You may need to spend a day in hospital when you start treatment, before returning home and carrying on taking the medicine. How long you can take sildenafil for will depend on your condition. If at any time your condition gets worse, you may be given additional treatment as well as or instead of sildenafil.
Sildenafil may not be suitable for you if you:
- are also taking medicines or drugs that contain nitrates - organic nitrates are often used to treat angina and amyl nitrate is a recreational drug commonly known as 'poppers'
- have a severe liver problem
- have recently had a heart attack or stroke
- have severe low blood pressure (hypotension)
- have certain eye conditions
Tadalafil
Tadalafil acts in exactly the same as sildenafil but only needs to be taken once a day. Its side effects are also similar to sildenafil.
Iloprost
Iloprost is inhaled through a nebuliser. This is a device that turns the liquid medicine into a mist you breathe in to your lungs. You may need to take iloprost 6-9 times a day. Each dose can take up to 10 minutes to inhale.
You will need to stay in hospital for up to three days to be trained in using the nebuliser and to monitor your response. After this time, you should be able to return home and continue taking the medicine.
How long you need to take iloprost for will depend on your condition. You may need to continue taking it, possibly alongside other treatments, until your condition worsens and you need epoprostenol (see below).
Iloprost may not be suitable if:
- you have a peptic ulcer
- you have recently had a heart attack or stroke
- your pulmonary hypertension is caused by pulmonary veno-occlusive disease (a rare condition that causes high blood pressure in the lungs)

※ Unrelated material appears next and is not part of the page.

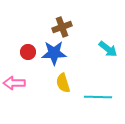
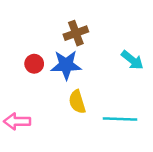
pink arrow: (14, 83) -> (17, 121), moved

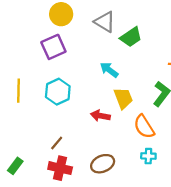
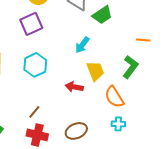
cyan arrow: (109, 70) -> (82, 45), turned -90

- your pulmonary hypertension is unstable, with advanced right heart failure
Epoprostenol
Epoprostenol (full name epoprostenol sodium) may be used if you do not respond to other treatments or if your condition is severe.
Epoprostenol needs to be given through an intravenous infusion, where a constant drip of medicine passes through a narrow tube into a vein in your arm or chest.
Treatment with epoprostenol will begin in hospital. It may take 1-2 weeks to find the correct dose for you. After this time it is possible, with special training and equipment, for you or your carer to learn how to administer the medicine yourself at home.
Once you have started taking epoprostenol you may not be able to stop. Coming off epoprostenol may cause your pulmonary hypertension to rapidly return, so you may need to take the medication for the rest of your life. This is why epoprostenol is considered last, after other treatments have not worked or your condition has got worse.
Epoprostenol may not be suitable for you if you have heart failure caused by a problem with the left side of your heart, or if you have or develop pulmonary oedema (fluid on the lungs).
Heart-lung transplant
A heart-lung transplant may be an option in cases of severe pulmonary hypertension. It is a major surgical procedure that involves transplanting healthy lungs or a heart and lungs from a donor into a recipient.
However, less than 200 lung and heart-lung transplants are carried out each year in the UK due to a shortage of donors.
Read more about heart-lung transplants.
Outlook
Symptoms of pulmonary hypertension, such as breathlessness, can significantly affect your quality of life as you may be unable to continue with your regular activities. Therefore, it is important treatment is started as soon as possible to improve your symptoms.
With the introduction of new medicines, people are now able to live longer with PAH. One study found about two-thirds of people lived for more than five years after their diagnosis.
Your outlook will depend on how quickly the condition is diagnosed, how advanced your symptoms are and whether you have another underlying health condition.